The findings of the Workers’ Compensation Court which relate to this issue are:

“8. As a result of a cutback in the Greyhound driver work force in February of 1983, claimant was displaced or bumped from his extra board position in Missoula, Montana, by a senior driver from Spokane, Washington.
“9. Greyhound provides a guaranteed minimum salary to its drivers.
“10. Pursuant to the labor agreement, a displaced driver has 24 hours to find a position within the district in order to avoid losing the guaranteed salary. If a displaced driver takes longer than 24 hours, the driver has up to five days to displace another driver within the district in order to receive a proportionate share of his guaranteed salary.
“11. In order for a driver to continue his salaried employment with *348Greyhound he is required to use his seniority and displace another driver within the district.
“12. In the event that a senior driver does not exercise his seniority privilege in displacing another driver within the district, Greyhound may and has terminated a driver’s employment.
“13. Claimant chose to displace a driver in Salt Lake City, Utah, because it paid better and was the closest available location to his family and residence in Clinton, Montana.
“14. Claimant was in the State of Utah less than 24 hours prior to his injury on February 13, 1983, in Twin Falls, Idaho on his first trip originating out of Utah.
“15. Claimant stayed with friends overnight in Salt Lake City and did not establish or intend to establish any permanent address or domicile.
“18. Claimant has no interest in Utah other than the trip which resulted in his injury.
“19. Claimant intended to return to his home in Montana after his work in Utah.”

We are bound to uphold the facts found by the Workers’ Compensation Court where there is substantial credible evidence in the record to support those findings of fact. McGee v. Bechtel Corp. (1979), 182 Mont. 149, 154, 595 P.2d 1156, 1158-59. The transcript and the deposition of Mr. McGaha support the findings of fact of the lower court. We must therefore uphold them, despite Greyhound’s argument that Mr. McGaha’s employment on the Salt Lake City - Twin Falls route was neither guaranteed to be temporary nor a position assigned to him by Greyhound, but was totally dependent on the exercise of seniority rights by Mr. McGaha and the other drivers.

The Workers’ Compensation Court concluded that Montana had a sufficient interest in Mr. McGaha’s case to justify application of the extraterritorial statute. The record supports this conclusion. Mr. McGaha has been employed in Montana for four years immediately prior to the date of his injury, and had established his residence in this state. He testified that he had once before had a similar absence from Montana, when he was “bumped” from his position in Missoula, and that his absence from the state at that time was of a short and temporary duration. In this instance, he was injured within his first 24 hours of working outside of Montana. He testified that he had intended to return to Montana as soon as possible, and that he did in fact regain his Missoula position, but was unable to work it *349due to his injuries. We must also consider the requirement of Section 39-71-104, MCA, that the workers’ compensation statutes be liberally construed in favor of the claimant.

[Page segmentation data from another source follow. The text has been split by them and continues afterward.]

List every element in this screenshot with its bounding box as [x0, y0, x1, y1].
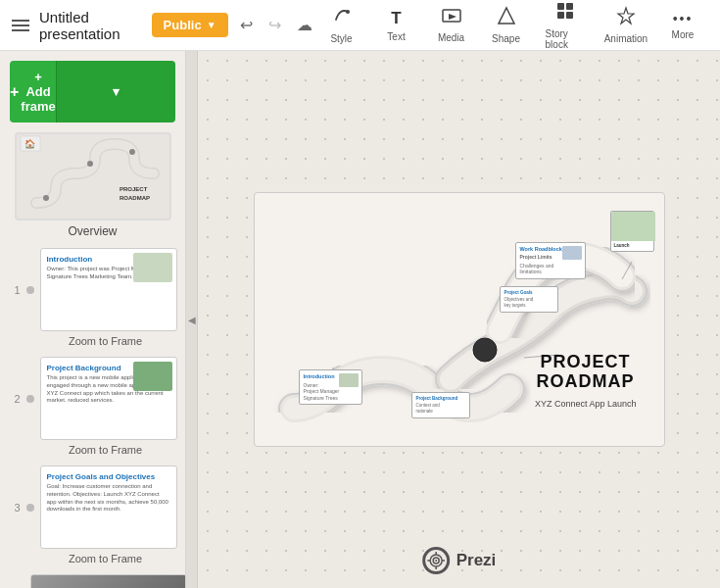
svg-text:ROADMAP: ROADMAP — [120, 195, 150, 201]
storyblock-icon — [555, 1, 575, 25]
svg-point-8 — [43, 195, 49, 201]
slide-thumbnail-1[interactable]: Introduction Owner: This project was Pro… — [40, 248, 177, 331]
media-label: Media — [438, 32, 464, 43]
overview-label: Overview — [68, 224, 117, 238]
slide-body-3: Goal: Increase customer connection and r… — [47, 483, 170, 514]
more-label: More — [672, 29, 695, 40]
svg-point-0 — [346, 10, 350, 14]
slide-dot-3 — [26, 504, 34, 512]
svg-marker-2 — [449, 14, 456, 20]
style-icon — [332, 6, 352, 30]
svg-rect-5 — [566, 3, 573, 10]
slide-thumbnail-4[interactable] — [30, 574, 187, 588]
prezi-logo: Prezi — [422, 547, 497, 574]
add-frame-dropdown[interactable]: ▾ — [56, 61, 175, 122]
text-label: Text — [387, 31, 405, 42]
slide-number-1: 1 — [9, 284, 21, 296]
slide-image-2 — [133, 362, 172, 391]
dropdown-arrow-icon: ▾ — [113, 84, 120, 99]
svg-rect-6 — [557, 12, 564, 19]
public-button[interactable]: Public ▼ — [152, 13, 228, 37]
animation-label: Animation — [604, 33, 648, 44]
media-icon — [442, 7, 461, 29]
prezi-text: Prezi — [456, 551, 497, 570]
undo-button[interactable]: ↩ — [236, 12, 257, 38]
slide-thumbnail-3[interactable]: Project Goals and Objectives Goal: Incre… — [40, 466, 177, 549]
slide-item-2: 2 Project Background This project is a n… — [10, 357, 175, 456]
svg-point-10 — [129, 149, 135, 155]
svg-point-21 — [435, 560, 437, 562]
text-icon: T — [391, 9, 401, 28]
slide-item-1: 1 Introduction Owner: This project was P… — [10, 248, 175, 347]
slide-title-3: Project Goals and Objectives — [47, 472, 170, 481]
svg-text:🏠: 🏠 — [24, 138, 36, 150]
slide-number-2: 2 — [9, 393, 21, 405]
overview-item: PROJECT ROADMAP 🏠 Overview — [10, 132, 175, 238]
overview-thumbnail[interactable]: PROJECT ROADMAP 🏠 — [15, 132, 171, 220]
svg-text:PROJECT: PROJECT — [120, 186, 148, 192]
svg-rect-7 — [566, 12, 573, 19]
mini-card-launch[interactable]: Launch — [610, 211, 654, 252]
tool-style[interactable]: Style — [316, 0, 367, 50]
tool-animation[interactable]: Animation — [599, 0, 653, 50]
add-frame-button[interactable]: + + Add frame — [10, 61, 56, 122]
tool-text[interactable]: T Text — [371, 3, 422, 48]
shape-icon — [497, 6, 516, 30]
redo-button[interactable]: ↪ — [264, 12, 285, 38]
slide-thumbnail-2[interactable]: Project Background This project is a new… — [40, 357, 177, 440]
tool-shape[interactable]: Shape — [481, 0, 532, 50]
svg-rect-4 — [557, 3, 564, 10]
mini-card-goals[interactable]: Project Goals Objectives andkey targets — [500, 286, 558, 313]
svg-point-15 — [473, 338, 497, 362]
sidebar-collapse-handle[interactable]: ◀ — [186, 51, 198, 588]
tool-more[interactable]: ••• More — [657, 5, 708, 46]
mini-card-background[interactable]: Project Background Context andrationale — [411, 392, 470, 418]
hamburger-menu[interactable] — [12, 20, 29, 31]
zoom-label-3[interactable]: Zoom to Frame — [69, 553, 142, 564]
svg-marker-3 — [499, 8, 514, 24]
animation-icon — [616, 6, 636, 30]
mini-card-roadblocks[interactable]: Work Roadblocks Project Limits Challenge… — [515, 242, 586, 279]
tool-storyblock[interactable]: Story block — [536, 0, 595, 56]
presentation-frame: Introduction Owner:Project ManagerSignat… — [254, 192, 665, 447]
tool-media[interactable]: Media — [426, 1, 477, 49]
svg-point-9 — [87, 161, 93, 167]
mini-card-introduction[interactable]: Introduction Owner:Project ManagerSignat… — [299, 369, 362, 405]
canvas-area[interactable]: Introduction Owner:Project ManagerSignat… — [198, 51, 720, 588]
zoom-label-2[interactable]: Zoom to Frame — [69, 444, 142, 456]
roadmap-title: PROJECT ROADMAP — [537, 352, 635, 392]
slide-item-4: 4 — [10, 574, 175, 588]
more-icon: ••• — [673, 11, 694, 26]
collapse-arrow-icon: ◀ — [188, 315, 196, 325]
slide-item-3: 3 Project Goals and Objectives Goal: Inc… — [10, 466, 175, 564]
prezi-wheel-icon — [422, 547, 450, 574]
zoom-label-1[interactable]: Zoom to Frame — [69, 335, 142, 347]
slide-image-1 — [133, 253, 172, 282]
slide-dot-2 — [26, 395, 34, 403]
storyblock-label: Story block — [546, 28, 585, 50]
shape-label: Shape — [492, 33, 520, 44]
plus-icon: + — [10, 83, 19, 101]
cloud-save-button[interactable]: ☁ — [293, 12, 316, 38]
slide-number-3: 3 — [9, 502, 21, 514]
roadmap-subtitle: XYZ Connect App Launch — [535, 399, 637, 409]
slide-dot-1 — [26, 286, 34, 294]
presentation-title: Untitled presentation — [39, 9, 152, 42]
style-label: Style — [330, 33, 352, 44]
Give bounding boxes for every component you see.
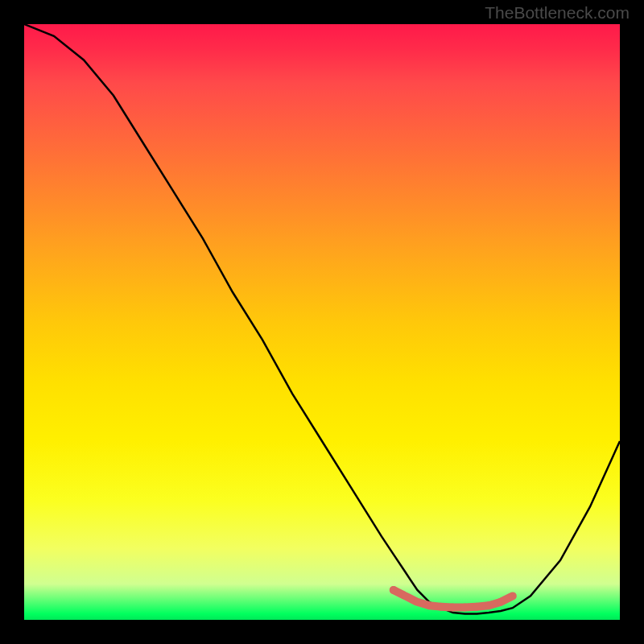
marker-segment bbox=[429, 605, 441, 607]
marker-segment bbox=[501, 596, 513, 601]
marker-segment bbox=[465, 607, 477, 608]
main-curve-path bbox=[24, 24, 620, 614]
marker-segment bbox=[477, 605, 489, 607]
marker-segment bbox=[441, 607, 453, 608]
marker-band-group bbox=[390, 586, 517, 608]
marker-dot bbox=[390, 586, 398, 594]
marker-segment bbox=[406, 596, 418, 601]
watermark-text: TheBottleneck.com bbox=[485, 3, 630, 23]
marker-dot bbox=[509, 592, 517, 600]
marker-segment bbox=[489, 602, 501, 605]
marker-segment bbox=[417, 602, 429, 605]
chart-gradient-area bbox=[24, 24, 620, 620]
marker-segment bbox=[394, 590, 406, 596]
chart-svg bbox=[24, 24, 620, 620]
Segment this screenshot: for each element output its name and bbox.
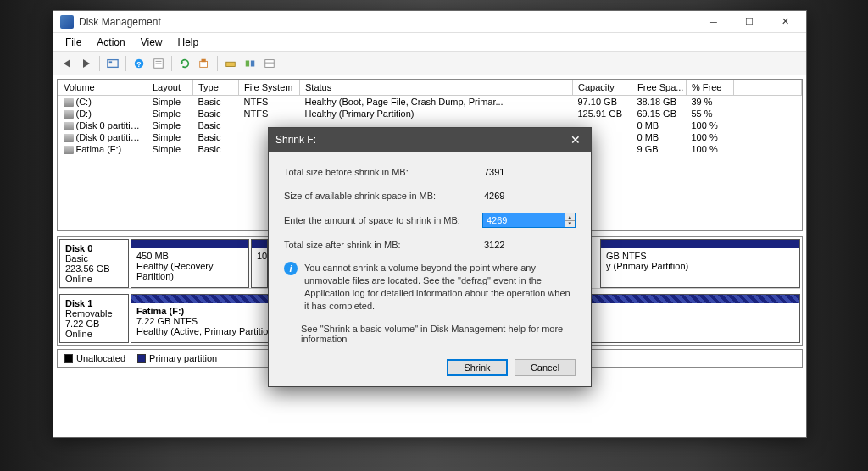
menu-help[interactable]: Help bbox=[171, 35, 206, 50]
window-title: Disk Management bbox=[79, 16, 696, 28]
volume-icon bbox=[64, 146, 74, 154]
col-type[interactable]: Type bbox=[193, 80, 239, 96]
avail-value bbox=[482, 189, 576, 202]
col-free[interactable]: Free Spa... bbox=[632, 80, 687, 96]
col-status[interactable]: Status bbox=[300, 80, 573, 96]
svg-rect-0 bbox=[108, 59, 118, 67]
svg-rect-12 bbox=[251, 60, 254, 66]
shrink-button[interactable]: Shrink bbox=[447, 359, 508, 376]
toolbar-icon[interactable] bbox=[242, 55, 259, 72]
svg-rect-11 bbox=[246, 60, 249, 66]
svg-rect-8 bbox=[200, 61, 208, 67]
disk1-label[interactable]: Disk 1 Removable 7.22 GB Online bbox=[59, 294, 129, 343]
svg-rect-13 bbox=[265, 59, 275, 67]
total-before-value bbox=[482, 165, 576, 179]
forward-button[interactable] bbox=[78, 55, 95, 72]
col-capacity[interactable]: Capacity bbox=[573, 80, 632, 96]
toolbar: ? bbox=[53, 52, 806, 75]
help-text: See "Shrink a basic volume" in Disk Mana… bbox=[301, 324, 576, 344]
disk0-label[interactable]: Disk 0 Basic 223.56 GB Online bbox=[59, 239, 129, 288]
svg-rect-1 bbox=[109, 61, 113, 63]
svg-rect-10 bbox=[226, 62, 236, 66]
col-fs[interactable]: File System bbox=[239, 80, 300, 96]
dialog-close-button[interactable]: ✕ bbox=[567, 131, 584, 148]
dialog-title: Shrink F: bbox=[275, 134, 567, 146]
partition[interactable]: 450 MB Healthy (Recovery Partition) bbox=[131, 239, 249, 288]
svg-rect-9 bbox=[202, 58, 206, 62]
volume-icon bbox=[64, 110, 74, 119]
col-blank[interactable] bbox=[734, 80, 802, 96]
toolbar-icon[interactable] bbox=[196, 55, 213, 72]
total-after-value bbox=[482, 238, 576, 252]
table-row[interactable]: (C:)SimpleBasicNTFSHealthy (Boot, Page F… bbox=[58, 96, 802, 108]
volume-icon bbox=[64, 122, 74, 130]
total-before-label: Total size before shrink in MB: bbox=[284, 167, 482, 177]
avail-label: Size of available shrink space in MB: bbox=[284, 191, 482, 201]
shrink-amount-input[interactable] bbox=[483, 213, 565, 227]
col-volume[interactable]: Volume bbox=[58, 80, 147, 96]
spin-up-button[interactable]: ▲ bbox=[565, 213, 575, 221]
amount-label: Enter the amount of space to shrink in M… bbox=[284, 215, 482, 225]
properties-icon[interactable] bbox=[150, 55, 167, 72]
close-button[interactable]: ✕ bbox=[767, 11, 803, 33]
menu-view[interactable]: View bbox=[134, 35, 170, 50]
menu-action[interactable]: Action bbox=[90, 35, 131, 50]
volume-icon bbox=[64, 98, 74, 107]
info-icon: i bbox=[284, 262, 298, 275]
toolbar-icon[interactable] bbox=[222, 55, 239, 72]
cancel-button[interactable]: Cancel bbox=[515, 359, 576, 376]
col-layout[interactable]: Layout bbox=[147, 80, 193, 96]
help-icon[interactable]: ? bbox=[131, 55, 147, 72]
titlebar[interactable]: Disk Management ─ ☐ ✕ bbox=[53, 11, 806, 33]
col-pct[interactable]: % Free bbox=[687, 80, 734, 96]
toolbar-icon[interactable] bbox=[104, 55, 121, 72]
partition[interactable]: GB NTFS y (Primary Partition) bbox=[600, 239, 800, 288]
app-icon bbox=[60, 15, 74, 29]
partition[interactable]: 10 bbox=[251, 239, 268, 288]
spin-down-button[interactable]: ▼ bbox=[565, 221, 575, 228]
toolbar-icon[interactable] bbox=[261, 55, 278, 72]
menubar: File Action View Help bbox=[53, 33, 806, 52]
back-button[interactable] bbox=[58, 55, 75, 72]
info-text: You cannot shrink a volume beyond the po… bbox=[304, 262, 576, 312]
minimize-button[interactable]: ─ bbox=[696, 11, 732, 33]
dialog-titlebar[interactable]: Shrink F: ✕ bbox=[269, 128, 591, 152]
refresh-icon[interactable] bbox=[176, 55, 193, 72]
menu-file[interactable]: File bbox=[58, 35, 88, 50]
volume-icon bbox=[64, 134, 74, 142]
table-row[interactable]: (D:)SimpleBasicNTFSHealthy (Primary Part… bbox=[58, 108, 802, 119]
total-after-label: Total size after shrink in MB: bbox=[284, 240, 482, 250]
svg-text:?: ? bbox=[136, 59, 141, 68]
maximize-button[interactable]: ☐ bbox=[732, 11, 767, 33]
shrink-dialog: Shrink F: ✕ Total size before shrink in … bbox=[268, 127, 592, 387]
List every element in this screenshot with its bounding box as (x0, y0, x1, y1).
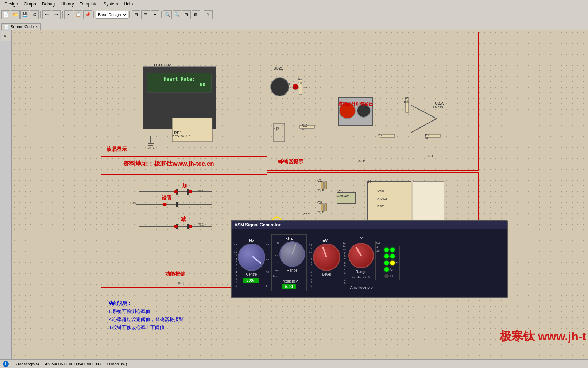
annotation-link: 资料地址：极寒钛www.jh-tec.cn (123, 160, 214, 168)
grid-button[interactable]: ⊞ (132, 10, 140, 19)
btn-add-label: 加 (182, 183, 187, 189)
lcd-line1: Heart Rate: (163, 76, 195, 82)
zoom-fit-button[interactable]: ⊡ (182, 10, 191, 19)
desc-line3: 3.按键可修改心率上下阈值 (108, 324, 183, 331)
zoom-in-button[interactable]: 🔍 (163, 10, 172, 19)
paste-button[interactable]: 📌 (83, 10, 92, 19)
amp-right-scale: 0.1110 (376, 241, 380, 285)
menu-design[interactable]: Design (1, 1, 21, 7)
amp-range-label: Range (356, 270, 366, 274)
amp-range-scale: 1211109 (352, 275, 370, 279)
c2-label: C2 (317, 201, 322, 205)
u2a-label: U2:A (435, 101, 444, 106)
menu-library[interactable]: Library (58, 1, 77, 7)
range-knob[interactable] (279, 241, 305, 267)
svg-rect-32 (176, 202, 178, 207)
hz-unit: Hz (249, 238, 254, 243)
xtal1-label: XTAL1 (377, 189, 387, 193)
cut-button[interactable]: ✂ (64, 10, 73, 19)
statusbar: i 6 Message(s) ANIMATING: 00:00:40.80000… (0, 359, 588, 368)
redo-button[interactable]: ↪ (52, 10, 61, 19)
svg-point-7 (271, 78, 289, 96)
schematic-canvas[interactable]: Heart Rate: 60 LCD1602 RP1 RESPACK-8 液晶显… (12, 30, 588, 359)
amplitude-knob[interactable] (348, 243, 374, 268)
svg-rect-23 (325, 204, 327, 211)
p30-label: P30 (130, 201, 136, 204)
zoom-out-button[interactable]: 🔍 (173, 10, 181, 19)
desc-title: 功能说明： (108, 300, 183, 307)
r3-val: 100 (298, 81, 303, 85)
design-dropdown[interactable]: Base Design (96, 11, 128, 19)
new-button[interactable]: 📄 (1, 10, 10, 19)
add-button[interactable]: + (151, 10, 159, 19)
led-1 (384, 248, 398, 252)
vsm-panel[interactable]: VSM Signal Generator Hz 1211109876543210 (231, 220, 508, 298)
main-area: S (0, 30, 588, 359)
led-tilde: ~ (396, 261, 398, 265)
sep4 (129, 11, 130, 18)
help-button[interactable]: ? (204, 10, 213, 19)
svg-rect-36 (176, 224, 178, 229)
canvas-area[interactable]: Heart Rate: 60 LCD1602 RP1 RESPACK-8 液晶显… (12, 30, 588, 359)
svg-rect-10 (274, 123, 285, 142)
q2-label: Q2 (274, 127, 279, 131)
menu-graph[interactable]: Graph (21, 1, 39, 7)
lcd-label: LCD1602 (154, 63, 171, 67)
print-button[interactable]: 🖨 (30, 10, 39, 19)
range-label: Range (287, 268, 297, 272)
buzzer-section-label: 蜂鸣器提示 (278, 158, 303, 165)
led-green-2 (390, 248, 395, 252)
desc-line1: 1.系统可检测心率值 (108, 308, 183, 315)
ir-section-label: 模拟红外对管输出 (338, 101, 373, 107)
mv-unit: mV (321, 238, 328, 243)
xtal2-label: XTAL2 (377, 197, 387, 200)
led-yellow-1 (390, 261, 395, 265)
svg-marker-15 (411, 105, 437, 133)
tab-close-button[interactable]: × (35, 25, 38, 29)
led-off-1 (384, 274, 389, 278)
led-green-1 (384, 248, 389, 252)
khz-unit: kHz (286, 236, 293, 241)
c83-label: C83 (303, 212, 310, 216)
r3-label: R3 (298, 77, 302, 81)
open-button[interactable]: 📂 (11, 10, 20, 19)
rp1-sublabel: RESPACK-8 (172, 134, 190, 138)
btn-dec-label: 减 (181, 216, 186, 223)
p31-label: P31 (198, 189, 204, 193)
save-button[interactable]: 💾 (20, 10, 29, 19)
led-green-6 (384, 267, 389, 272)
buz1-label: BUZ1 (274, 66, 283, 70)
vsm-title[interactable]: VSM Signal Generator (232, 221, 507, 229)
level-knob[interactable] (313, 244, 340, 271)
led-bi: Bi (390, 274, 393, 278)
svg-rect-37 (187, 224, 189, 229)
menu-template[interactable]: Template (77, 1, 101, 7)
led-green-4 (390, 254, 395, 258)
led-2 (384, 254, 398, 258)
vsm-amplitude-section: V 1211109876543210 Range (343, 236, 380, 290)
tab-source-code[interactable]: 📄 Source Code × (1, 23, 41, 30)
tabbar: 📄 Source Code × (0, 21, 588, 30)
gnd2-label: GND (177, 281, 184, 285)
undo-button[interactable]: ↩ (42, 10, 51, 19)
zoom-area-button[interactable]: ⊠ (192, 10, 200, 19)
frequency-value[interactable]: 5.00 (282, 284, 296, 289)
left-panel-s[interactable]: S (1, 31, 11, 41)
amp-scale: 1211109876543210 (343, 241, 346, 285)
grid2-button[interactable]: ⊟ (141, 10, 150, 19)
left-panel: S (0, 30, 12, 359)
svg-point-30 (174, 190, 178, 193)
centre-knob[interactable] (238, 244, 265, 271)
centre-scale-left: 1211109876543210 (234, 244, 237, 287)
status-icon: i (3, 361, 9, 367)
vsm-level-section: mV 1211109876543210 Level (309, 238, 340, 287)
centre-value[interactable]: 800m (243, 278, 259, 283)
sep3 (93, 11, 94, 18)
svg-point-41 (189, 225, 192, 228)
menu-debug[interactable]: Debug (39, 1, 58, 7)
menu-help[interactable]: Help (121, 1, 136, 7)
btn-set-label: 设置 (162, 195, 172, 202)
menu-system[interactable]: System (100, 1, 121, 7)
copy-button[interactable]: 📋 (74, 10, 82, 19)
sep6 (202, 11, 202, 18)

We hold that the Workers’ Compensation Court correctly concluded that Section 39-71-402(1), MCA, applies under the specific facts of this case. We affirm the decision of the lower court. In doing so, we emphasize the nature of this action as a declaratory judgment only. It does not otherwise affect Mr. McGaha’s entitlement to benefits or the calculation of these benefits.

MR. CHIEF JUSTICE TURNAGE and MR. JUSTICES HARRISON, SHEEHY and HUNT and the HON. ROBERT J. BOYD, District Judge, sitting for MR. JUSTICE MORRISON, concur.